Thursday, March 28, 2013

Retiring in 50s Never Too Late to Start

Is fifty too late to start saving for retirement? In a shaky economy and insecure employment situation, more and more people are asking that question. The good news is it is never too late to start. Here are four tips to help you through the process:

Image credit: stockbroker / 123RF Stock Photo 

1) Make use of catch-up contributions to 401k's and IRA's. The IRS has created a distinctive "catch-up contribution" to help savers as they approach retirement. If you are over 50, you can contribute $6,500 to an IRA and $22,000 to a 401k every year. These savings plans are tax-deferred, so you avoid paying taxes on your investment growth until you withdraw money from the plan. Try to contribute as much as possible to these plans. Also, check with your employer to know the details.

2) Consider whether to use a financial adviser or go it alone. An adviser can be helpful, especially with financial planning and investment selection. However, a consultant does provide a service, and that service costs money. Right now you need to save perhaps every dollar. If the services don't justify the fees, it may be best to handle saving on your own. The good news is that most trustworthy online brokers have tools to help you distribute your money. Spending even a few hours learning the basics of asset allocation could spare you thousands in unnecessary adviser fees over the long run.
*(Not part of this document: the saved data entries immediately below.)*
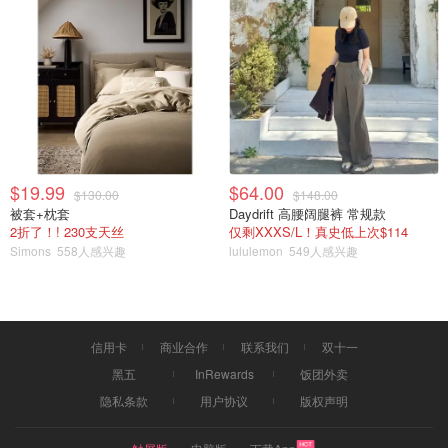
而且将继续蔓延。
他说：“随着事物数字化程度的提高，这些问题只会变得更
加严重。”
在翻译的帮助下，CBC通过在线消息平台联系上了这名中
国广告客户。广告客户解释说，他们从 2007 年就开始做这
项业务，
今年在加拿大已经预约了“几千人”
，但拒绝回答有
$19.99
$64.00
关业务如何运作的任何其他问题。
$130.00
$148.00
被套+枕套
Daydrift 高腰阔腿裤 常规款
2折了！! 230支天丝
仅剩XXXS/L！真史低上次$114
至于Chen，他对那些他花钱雇来争取提前预约机会的人了
Simons
558人感兴趣
lululemon
549人感兴趣
解不多，只知道他们的“服务”对他不起作用。
最终，他得到了一位朋友的帮助，这位朋友在 7 月份发现美
国驻多伦多领事馆有空位，并迅速帮助他重新预订。
信用卡
商业合作
联系我们
双十一
Chen必须前往多伦多参加预约，但他已从所使用的服务中
黑五
InRewards
饭团外卖
收回了费用。
隐私条款
用户协议
版权声明
他很高兴美国国务院意识到了这个问题并试图保护人们免受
3) Review your life insurance. Life insurance won't help you save money, but it could prevent a disaster down the road. Many retirees spend most of their savings on things like medical treatment, extended nursing care, and in-home services. For married couples, a terrible end-of-life battle could deplete the retirement savings for the surviving spouse. If you are still strong, your 50's could be your last opportunity to buy life insurance at an affordable price.
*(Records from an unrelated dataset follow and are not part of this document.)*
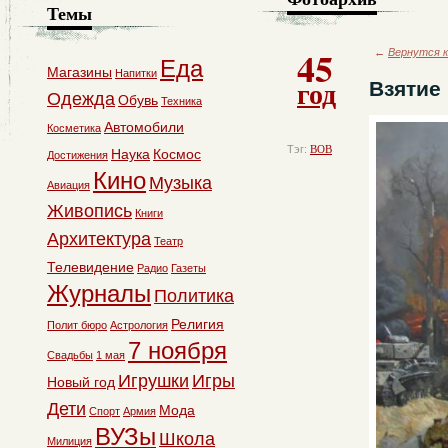
Темы
45
←
Вернутся к
Еда
Магазины
Напитки
год
Взятие
Одежда
Обувь
Техника
Автомобили
Косметика
Тэг:
ВОВ
Наука
Космос
Достижения
Кино
Музыка
Авиация
Живопись
Книги
Архитектура
Театр
Телевидение
Радио
Газеты
Журналы
Политика
Религия
Полит бюро
Астрология
7 ноября
Свадьбы
1 мая
Игрушки
Игры
Новый год
Дети
Мода
Спорт
Армия
ВУЗы
Школа
Милиция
4) Check out term deposit rates
. Term deposits operate much like traditional bank deposits. The main difference is that, in a term deposit, the money is "locked up" for a predetermined term. The deposit cannot be withdrawn until the term is over, similar to a CD. Since the bank knows the deposit will be on hand for a set amount of time, they are usually willing to pay a higher term deposit rate than they pay on traditional bank deposits. If you don't need immediate liquidity, this could be an attractive way to earn more interest.